Doesn’t matter really. I’ll be back tomorrow night regardless. Because, for no other reason than, I got something to say. Always.
Blue Gal, those 3 drum beats had me hitting the OFF button so fast, I’m surprised I have such reflexes. I’ll have to come back to it when I regain my composure.
Anybody got a fan in this fuckin’ joint?
Hey Jack! Hey all. You pourin’ tonight, Jack?
Give me my virtual usual though actually drinkin cold decaf.
Only here for a while.
Robitussin, gak. I had serious respiratory issues as a kid (think living with a father and grandmother who both chain smoked might have had something to do with that?).
Anyway, I can no longer stand anything razzberry. Chambord is right out. (Hey, the bottle even looks like the holy handgrenade of Antioch.
I suppose that I’d best get home and pay some attention to the furkids so that they don’t kill me in my sleep. Have a great weekend all. Hugs and kisses all ’round.
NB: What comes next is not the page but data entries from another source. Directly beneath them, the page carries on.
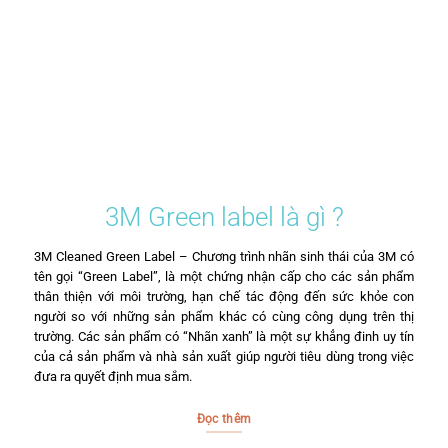
3M Green label là gì ?
3M Cleaned Green Label – Chương trình nhãn sinh thái của 3M có
tên gọi “Green Label”, là một chứng nhận cấp cho các sản phẩm
thân thiện với môi trường, hạn chế tác động đến sức khỏe con
người so với những sản phẩm khác có cùng công dụng trên thị
trường. Các sản phẩm có “Nhãn xanh” là một sự khẳng đinh uy tín
của cả sản phẩm và nhà sản xuất giúp người tiêu dùng trong việc
đưa ra quyết định mua sắm.
Đọc thêm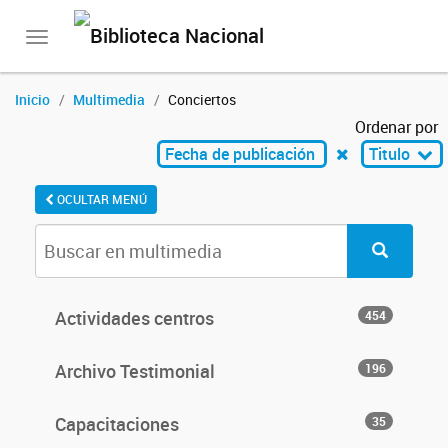
Toggle
navigation
Inicio
Multimedia
Conciertos
Ordenar por
Fecha de publicación
Titulo
OCULTAR MENÚ
Actividades centros
454
Archivo Testimonial
196
Capacitaciones
35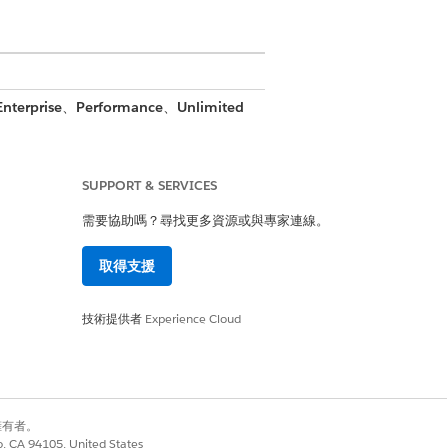
Enterprise
、
Performance
、
Unlimited
其指派給您的管理員。
SUPPORT & SERVICES
需要協助嗎？尋找更多資源或與專家連線。
取得支援
是
否
技術提供者
Experience Cloud
別擁有者。
co, CA 94105, United States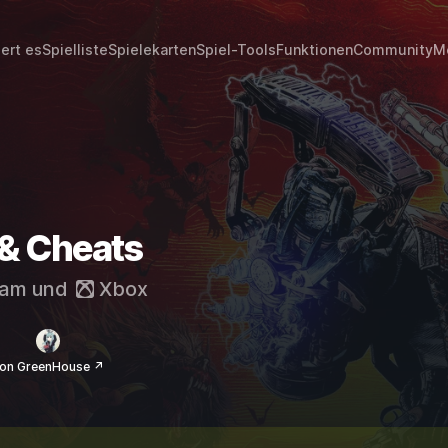
iert es
Spielliste
Spielekarten
Spiel-Tools
Funktionen
Community
M
 & Cheats
eam
und
Xbox
on GreenHouse ↗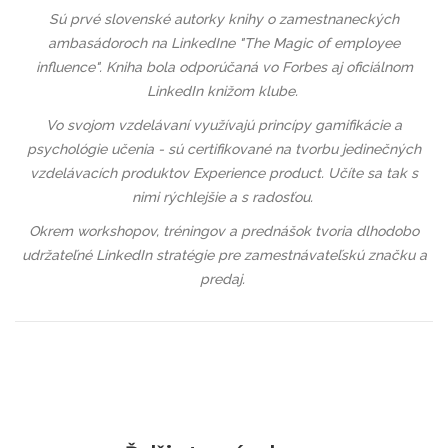
Sú prvé slovenské autorky knihy o zamestnaneckých
ambasádoroch na LinkedIne "The Magic of employee
influence". Kniha bola odporúčaná vo Forbes aj oficiálnom
LinkedIn knižom klube.
Vo svojom vzdelávaní využívajú princípy gamifikácie a
psychológie učenia - sú certifikované na tvorbu jedinečných
vzdelávacích produktov Experience product. Učíte sa tak s
nimi rýchlejšie a s radosťou.
Okrem workshopov, tréningov a prednášok tvoria dlhodobo
udržateľné LinkedIn stratégie pre zamestnávateľskú značku a
predaj.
That’s not jazz I hear in the kitchen is it?
GOD DAMN YES IT IS!!
TURN IT THE FUCK OFF!
Do you need to act so fuckin’ suave?
Stop it with the decaf. Pour her a kona special.
Blue Gal caught me in her spidery web. Bitch.. Super Freak indeed.
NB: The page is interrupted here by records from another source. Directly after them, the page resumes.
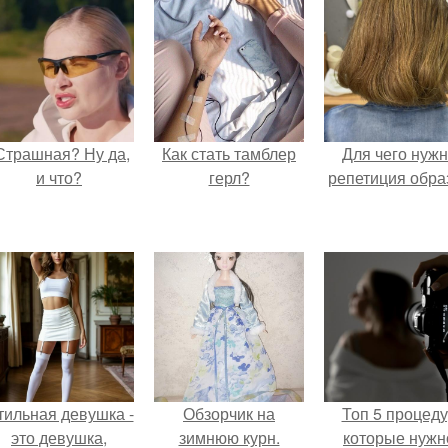
Страшная? Ну да,
Как стать тамблер
Для чего нуж
и что?
герл?
репетиция обра
тильная девушка -
Обзорчик на
Топ 5 процед
это девушка,
зимнюю курн.
которые нужн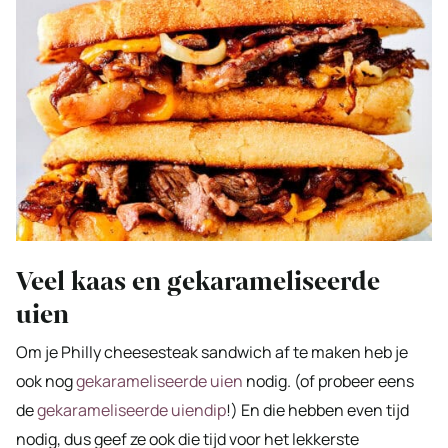
Veel kaas en gekarameliseerde
uien
Om je Philly cheesesteak sandwich af te maken heb je
ook nog
gekarameliseerde uien
nodig. (of probeer eens
de
gekarameliseerde uiendip
!) En die hebben even tijd
nodig, dus geef ze ook die tijd voor het lekkerste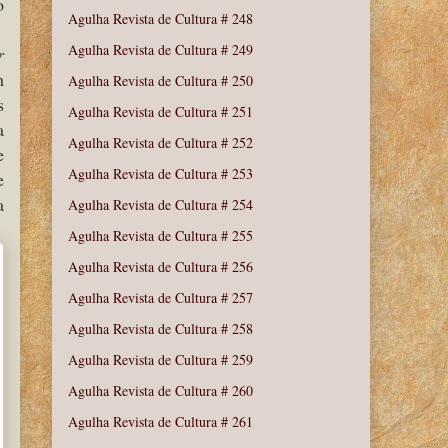
o
Agulha Revista de Cultura # 248
Agulha Revista de Cultura # 249
r
m
Agulha Revista de Cultura # 250
s
Agulha Revista de Cultura # 251
a
Agulha Revista de Cultura # 252
e
Agulha Revista de Cultura # 253
e
a
Agulha Revista de Cultura # 254
Agulha Revista de Cultura # 255
Agulha Revista de Cultura # 256
Agulha Revista de Cultura # 257
Agulha Revista de Cultura # 258
Agulha Revista de Cultura # 259
Agulha Revista de Cultura # 260
Agulha Revista de Cultura # 261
Spoiled my whole jazz mellowness.
I have to bribe him with his favorite tea normally to get him to take the robitussin, but he feels so crappy right now he asked to take it.
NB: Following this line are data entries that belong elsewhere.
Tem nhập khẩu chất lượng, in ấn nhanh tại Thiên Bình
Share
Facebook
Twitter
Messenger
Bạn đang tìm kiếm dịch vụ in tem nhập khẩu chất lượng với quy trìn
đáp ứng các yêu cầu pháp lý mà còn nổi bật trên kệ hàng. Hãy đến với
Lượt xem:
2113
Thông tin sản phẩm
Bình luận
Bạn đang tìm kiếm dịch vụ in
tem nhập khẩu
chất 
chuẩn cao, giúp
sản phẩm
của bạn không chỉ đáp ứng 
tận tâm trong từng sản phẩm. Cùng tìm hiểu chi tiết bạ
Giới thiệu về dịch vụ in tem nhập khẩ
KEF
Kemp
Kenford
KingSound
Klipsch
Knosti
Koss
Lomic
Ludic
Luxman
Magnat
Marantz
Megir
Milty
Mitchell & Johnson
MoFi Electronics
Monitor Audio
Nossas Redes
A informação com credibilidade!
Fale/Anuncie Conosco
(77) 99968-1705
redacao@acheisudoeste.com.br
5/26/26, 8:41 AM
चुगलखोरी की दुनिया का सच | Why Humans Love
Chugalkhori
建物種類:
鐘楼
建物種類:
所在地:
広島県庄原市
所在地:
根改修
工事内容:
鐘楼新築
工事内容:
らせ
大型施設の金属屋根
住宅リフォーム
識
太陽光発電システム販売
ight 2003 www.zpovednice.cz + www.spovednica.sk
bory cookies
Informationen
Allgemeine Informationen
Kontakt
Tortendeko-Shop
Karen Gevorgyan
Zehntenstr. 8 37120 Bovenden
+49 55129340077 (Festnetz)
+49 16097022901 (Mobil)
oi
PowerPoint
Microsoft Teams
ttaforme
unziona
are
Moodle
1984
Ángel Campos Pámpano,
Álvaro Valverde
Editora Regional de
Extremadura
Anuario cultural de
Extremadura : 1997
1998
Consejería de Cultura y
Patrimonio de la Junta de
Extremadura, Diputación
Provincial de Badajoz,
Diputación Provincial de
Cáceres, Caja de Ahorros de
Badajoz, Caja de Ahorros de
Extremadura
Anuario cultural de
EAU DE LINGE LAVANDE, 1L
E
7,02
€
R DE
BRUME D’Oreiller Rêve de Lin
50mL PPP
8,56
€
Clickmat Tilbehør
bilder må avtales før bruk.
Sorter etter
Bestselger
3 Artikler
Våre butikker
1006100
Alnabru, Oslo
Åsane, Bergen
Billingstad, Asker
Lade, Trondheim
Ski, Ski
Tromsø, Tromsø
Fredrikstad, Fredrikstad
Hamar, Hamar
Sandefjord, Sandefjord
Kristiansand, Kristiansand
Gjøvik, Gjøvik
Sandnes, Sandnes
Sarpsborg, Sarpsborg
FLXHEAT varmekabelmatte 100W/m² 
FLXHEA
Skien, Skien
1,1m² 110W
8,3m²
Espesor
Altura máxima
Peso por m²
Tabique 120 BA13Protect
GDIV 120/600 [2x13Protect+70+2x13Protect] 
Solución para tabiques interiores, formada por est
Anyone want some homemade chicken soup- I have a cafeteria sized vat of it brewing
Hey, BG! One virtuous, uhhhh, virtual usual! ;-P
Mmmm, homemade chicken soup…
Speaking of food, Good Eats is on! I loves me some Alton Brown. 😀
Got any gum?
Blackjack or doublemint, Tata?
OK — I’m back.
Sorry to hear about your snotty kid, Red Queen. Kid-sickness sucks.
My boys got chicken-pox consecutively — you know — just as one was ending the ten-day quarantine, the other one entered it. We had twenty days of movies, special meals, and much, much mama-angst on my part.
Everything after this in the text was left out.